E.g. $$ \begin{array}{l} f : \mathbb{N}_\bot \to \mathbb{N}_\bot\\ f(\bot) = \bot\\ f(\lfloor n\rfloor) = \lfloor n + 1\rfloor \end{array} $$ is the standard denotation of the lazy lambda calculus function $\lambda n.\ n+1$. It is Scott-continuous.

Its least fixed point is $\bot$ -- actually, there are no other fixed points. So, if we consider the "chain" starting from $q = \lfloor 42 \rfloor$, which is $\lfloor 42 \rfloor, f(\lfloor 42 \rfloor), f^2(\lfloor 42 \rfloor), \ldots$ we discover that it's not even a chain, and as a set has no supremum in $\mathbb{N}_\bot$.

Hence, one should be careful here:

It is also clear, that for any $q \in Q$, the chain $q \leq f(q) \leq \ldots \leq f^m(q)$ leads to a fixed point. (This follows immediately by just considering the subset $\{\,p\,|\, p \in Q \wedge q \leq p\}$, which is also a CPO.)

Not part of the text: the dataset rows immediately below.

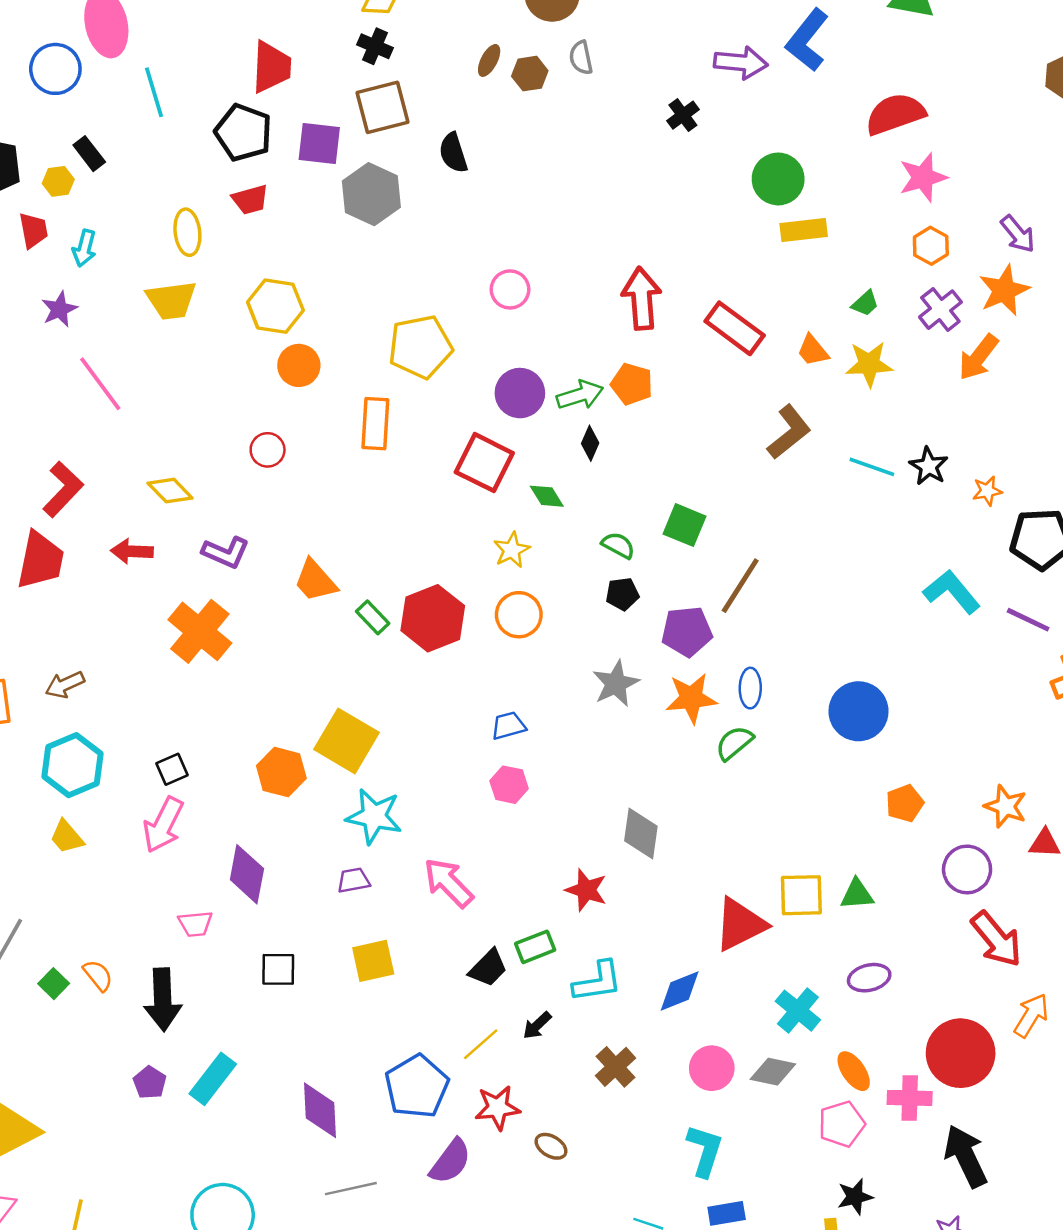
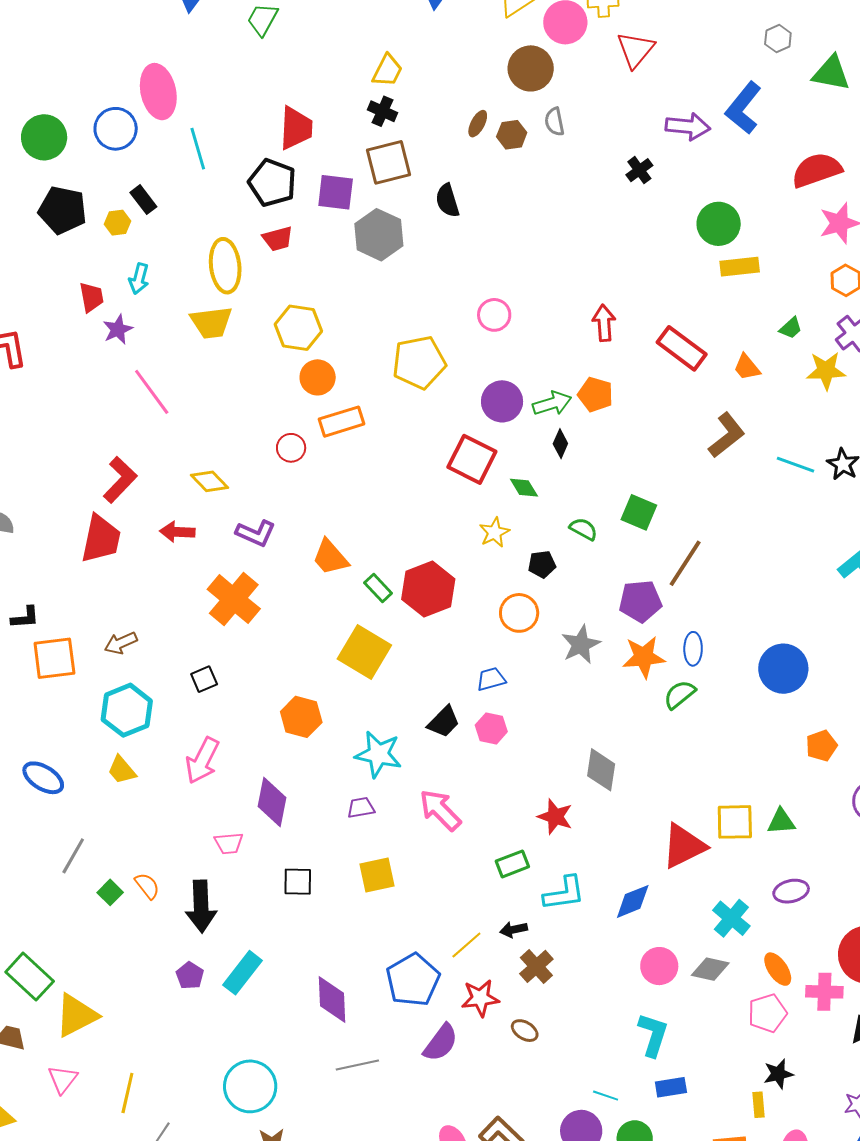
red trapezoid: (33, 230) -> (91, 297), moved
yellow ellipse: (187, 232) -> (225, 266), size x1.4
red arrow: (642, 298) -> (604, 323), size x0.7
yellow star: (869, 364) -> (826, 371), moved
orange rectangle: (375, 424) -> (341, 422), moved, turned 69
black pentagon: (622, 594) -> (542, 564), moved
orange circle: (519, 615) -> (519, 613), moved
yellow square: (346, 741) -> (364, 652), moved
black square: (172, 769) -> (204, 679), moved
black trapezoid: (488, 968) -> (444, 722), moved
black arrow: (537, 1025) -> (514, 930), turned 32
brown cross: (615, 1067) -> (536, 966), moved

If that is a chain, then it leads to a fixed point -- but it might not be a chain. Also, the subset you mention is a CPO: in the previous example it is the singleton CPO $\{q\}=\{\lfloor 42 \rfloor\}$. However, in general, $f$ is not an internal operation on that CPO. Indeed, in the example we immediately escape that.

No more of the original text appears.